Laurent Raphaël

Histoires de ponts

Laurent Raphaël Rédacteur en chef Focus

Par Laurent RAPHAËL

Faites l’expérience. Pensez au mot « pont » et vous verrez défiler les cartes postales: pont du Gard, de Normandie, de Londres, de Brooklyn, des soupirs (ceux des prisonniers vénitiens sur le point d’être jugés)… Pas besoin de les avoir foulés pour en discerner la silhouette ou en sentir la présence. Ils font partie du décor mental de chaque occidental. Comme les pyramides égyptiennes, la place Rouge ou Big Ben.

Dans sa version monumentale, le pont, c’est un peu le gratte-ciel horizontal. Même s’il ne tutoie pas les cimes (encore que, ses piliers peuvent culminer à plusieurs centaines de mètres), il défie la gravité et charrie lui aussi son lot de fantasmes. Vertigineux comme le viaduc de Millau, cinématographique comme le Golden Gate, mythique comme le pont d’Avignon, il habite l’inconscient collectif et décore la poitrine de l’Humanité. On parle d’ailleurs d’ouvrage d’art comme pour en souligner le statut particulier.

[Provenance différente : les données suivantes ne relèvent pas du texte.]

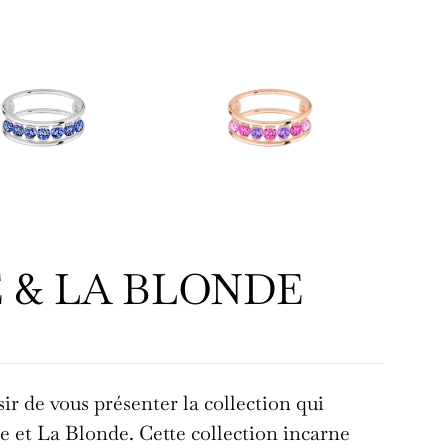
 & LA BLONDE
e vous présenter la collection qui
 et La Blonde. Cette collection incarne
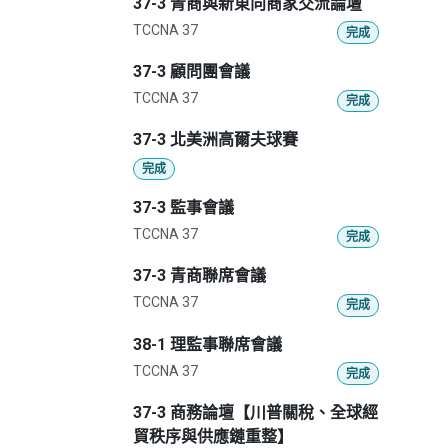
37-3 青商與新東向商家交流論壇
TCCNA 37
完成
37-3 顧問團會議
TCCNA 37
完成
37-3 北美洲高爾夫球賽
完成
37-3 監事會議
TCCNA 37
完成
37-3 青商聯席會議
TCCNA 37
完成
38-1 理監事聯席會議
TCCNA 37
完成
37-3 商務論壇【川普關稅、全球經
貿秩序與供應鏈重整】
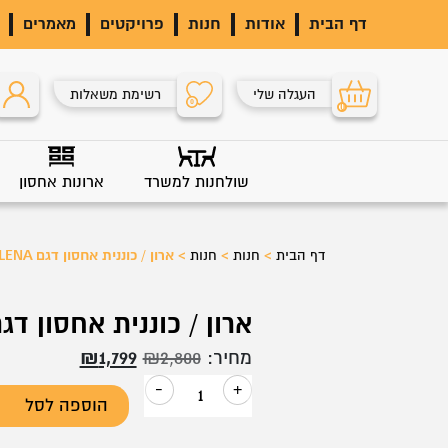
דף הבית
אודות
חנות
פרויקטים
מאמרים
העגלה שלי
רשימת משאלות
0
0
שולחנות למשרד
ארונות אחסון
דף הבית
>
חנות
>
חנות
>
ארון / כוננית אחסון דגם LENA
ארון / כוננית אחסון דגם NA
המחיר
המחיר
מחיר:
2,800
₪
1,799
₪
המקורי
הנוכחי
-
+
הוספה לסל
כמות
היה:
הוא:
של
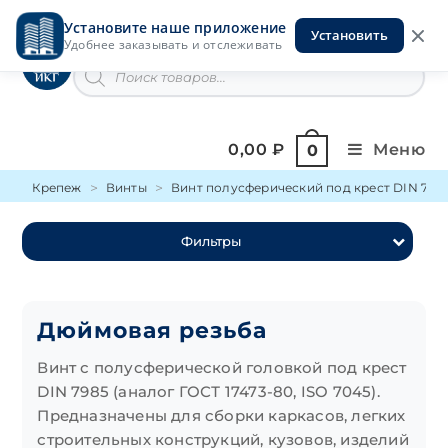
Перейти
Установите наше приложение
к
Установить
Инструменты на Горской
Удобнее заказывать и отслеживать
содержимому
Поиск
товаров
0,00
₽
Меню
0
Крепеж
Винты
Винт полусферический под крест DIN 798
Фильтры
Дюймовая резьба
Винт с полусферической головкой под крест
DIN 7985 (аналог ГОСТ 17473-80, ISO 7045).
Предназначены для сборки каркасов, легких
строительных конструкций, кузовов, изделий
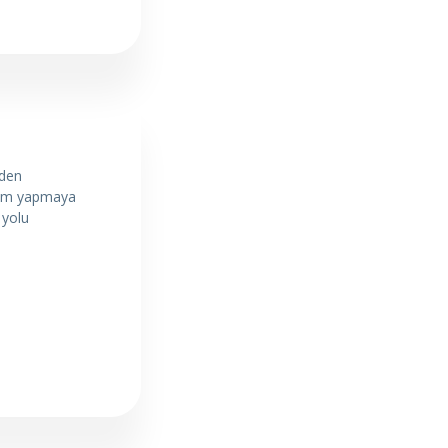
eden
ırım yapmaya
 yolu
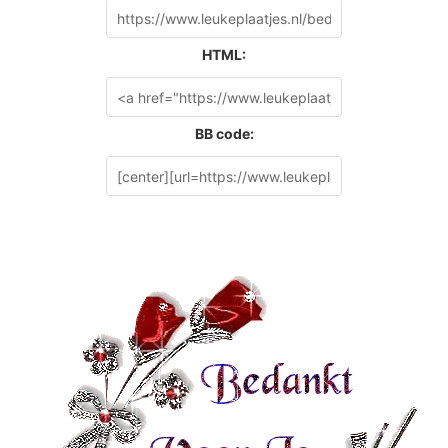
HTML:
BB code:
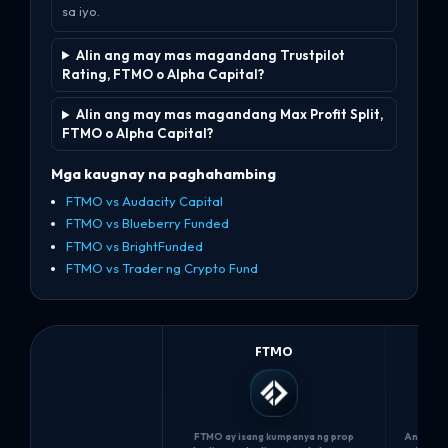
sa iyo.
Alin ang may mas magandang Trustpilot
Rating, FTMO o Alpha Capital?
Alin ang may mas magandang Max Profit Split,
FTMO o Alpha Capital?
Mga kaugnay na paghahambing
FTMO vs Audacity Capital
FTMO vs Blueberry Funded
FTMO vs BrightFunded
FTMO vs Trader ng Crypto Fund
FTMO
FTMO ay isang kumpanya ng prop
Ang Alph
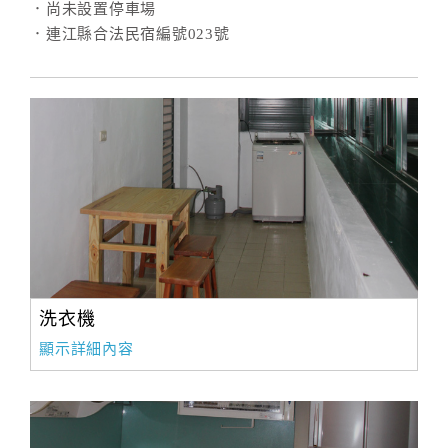
．尚未設置停車場
．連江縣合法民宿編號023號
訂
房
Q&A
國
旅
卡
訂
房
洗衣機
顯示詳細內容
請
款
收
據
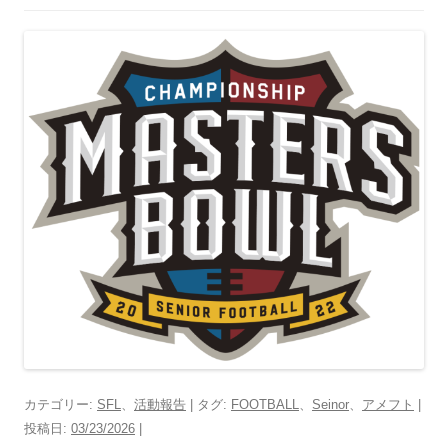
カテゴリー:
SFL
、
活動報告
| タグ:
FOOTBALL
、
Seinor
、
アメフト
|
投稿日:
03/23/2026
|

Aristocrate du génie civil, le pont n’est pas qu’une somme de calculs alambiqués ou une surenchère de béton et d’écrous. Cet édifice est avant tout l’illustration de la suprématie de l’homme sur la nature. C’est son côté prométhéen. Qu’il enjambe un bras de mer ou chevauche une vallée encaissée, il fait à chaque fois la nique aux caprices topographiques de Dame Nature. Souvent ça passe, parfois ça casse comme à Kobe en 1995 où l’image totémique du tremblement de terre restera celle du viaduc urbain couché sur le flanc comme un serpent inanimé.

Mais plus qu’à sa fonction première, le pont doit son aura à sa valeur symbolique. Par essence, il relie des rives opposées. Au sens propre et parfois figuré. Il est tantôt frontière, tantôt cordon ombilical. D’un pont dépend d’ailleurs souvent l’issue d’une guerre. Le franchir, le prendre, le préserver devient alors l’enjeu d’un Stratego militaire et politique à grande échelle.

Pas étonnant qu’il ait à ce point embrasé l’imagination des écrivains et des cinéastes. Maylis de Kerangal en a fait la pierre angulaire de son dernier roman, Naissance d’un pont, qui vient de rafler le Médicis. D’une écriture ample et vive, elle y décrit par le menu la construction d’un pont suspendu aux dimensions pharaoniques. L’entreprise est tellement gigantesque qu’elle brasse tous les enjeux contemporains, de l’écologie à la corruption en passant par l’esclavage moderne.

Un pont peut en cacher un autre. La preuve, Mathias Enard, qui s’était fait remarquer lors de la sortie de Zone, revient aujourd’hui avec un récit au parfum d’Orient dans lequel Michel-Ange se voit confier par un sultan la réalisation d’un ouvrage surplombant le Bosphore (Parle-leur de batailles, de rois et d’éléphants).

Reste que c’est surtout le cinéma qui a construit sa légende. Il y a enchaîné les premiers rôles, que ce soit comme baril de poudre (Le Pont de la rivière Kwaï, Un pont trop loin… ) ou comme ménagerie (Les Amants du Pont-Neuf). Tupperware de l’architecture, il sert à tout. Même à abriter les sans-grades, ceux qui ont coupé les… ponts avec la société.